2 thoughts on “Serious Discussions

  1. Dinara says:

    BarakaAllahu feek! A follow up question, sis. Recently we saw an arabic cartoon “Forgive me, mum!”, where a son refused to take his mother to the hospital hurrying up to his work. When he returned, she was taken dead by the Ambulance. He went to her grave and whined. This short cartoon had a great effect on my child, and obviously a discussion on death had started. I explained that we all die, and when parents die children must always make dua and ask Allah to forgive their parents and be reunited in Jannah. She kept hugging me and said “i don’t want you to die, I don’t want you to die.” Then I was thinking if it wasn’t a counterproductive effect on her actually, if it wasn’t too early to present this topic (4,5 yo)?

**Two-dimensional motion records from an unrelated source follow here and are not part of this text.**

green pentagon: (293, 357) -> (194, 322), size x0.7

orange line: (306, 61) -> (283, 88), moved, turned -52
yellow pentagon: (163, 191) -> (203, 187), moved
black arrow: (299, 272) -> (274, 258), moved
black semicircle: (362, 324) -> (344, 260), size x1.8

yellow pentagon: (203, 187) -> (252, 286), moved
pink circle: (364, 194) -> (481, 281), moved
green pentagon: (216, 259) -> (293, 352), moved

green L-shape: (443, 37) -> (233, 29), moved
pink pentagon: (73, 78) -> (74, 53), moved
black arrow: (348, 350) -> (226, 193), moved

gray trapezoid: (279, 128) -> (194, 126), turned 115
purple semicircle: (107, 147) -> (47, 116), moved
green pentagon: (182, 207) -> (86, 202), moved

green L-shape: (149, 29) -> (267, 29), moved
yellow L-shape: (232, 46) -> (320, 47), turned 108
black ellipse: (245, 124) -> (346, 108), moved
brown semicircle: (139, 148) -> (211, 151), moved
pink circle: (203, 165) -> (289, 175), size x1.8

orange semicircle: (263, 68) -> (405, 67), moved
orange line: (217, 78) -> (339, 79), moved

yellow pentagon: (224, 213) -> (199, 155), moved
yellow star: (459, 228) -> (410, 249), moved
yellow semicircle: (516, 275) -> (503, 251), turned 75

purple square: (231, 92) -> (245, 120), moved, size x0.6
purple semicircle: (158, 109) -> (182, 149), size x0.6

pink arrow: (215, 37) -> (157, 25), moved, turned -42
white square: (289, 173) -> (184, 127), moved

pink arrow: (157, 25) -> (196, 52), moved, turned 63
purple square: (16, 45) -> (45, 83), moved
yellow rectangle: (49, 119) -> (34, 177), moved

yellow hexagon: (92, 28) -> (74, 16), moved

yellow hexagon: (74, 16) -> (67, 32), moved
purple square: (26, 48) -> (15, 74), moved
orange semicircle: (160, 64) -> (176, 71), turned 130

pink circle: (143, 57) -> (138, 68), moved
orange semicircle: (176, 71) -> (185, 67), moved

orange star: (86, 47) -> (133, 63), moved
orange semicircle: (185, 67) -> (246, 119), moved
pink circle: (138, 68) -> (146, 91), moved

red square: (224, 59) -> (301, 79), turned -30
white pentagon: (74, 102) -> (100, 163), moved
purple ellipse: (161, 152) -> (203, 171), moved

Hopefully I don’t find my child too much stressed after all…I follow your advice on reminding kids about all the bounties waiting for believers in Jannah and how hard we should strive to get there. And I wonder if I present it the correct way…have you ever talked about death with your kids? what was their perception and how you ended up?


    • I dont think it is too early to introduce the topic. I have done nothing to teach them about death or HereAfter, I mean a focused activity. But they get to know death, the life after death and the jannah awaiting good people through prophets stories and a lot of Quranic stories. My eldest daughter knew about death as early as 2 I think and Safiyya (3 yo) knows a great lot on topic. They know through stories and they keep asking me. I say to them we have to strive together if we want to be together in Jannah. If you could explain in childish kind of language that this world is temporarily and we have come only to collect good points through our good deeds. And one day Allah calls us all and His angels count our good/bad deeds. If we have more of a good deeds than Allah gives us Jannah. therefore we should be good, sharing, listening to mommy (whatever is appealing to their daily life experience etc) that should be enough inshaAllah.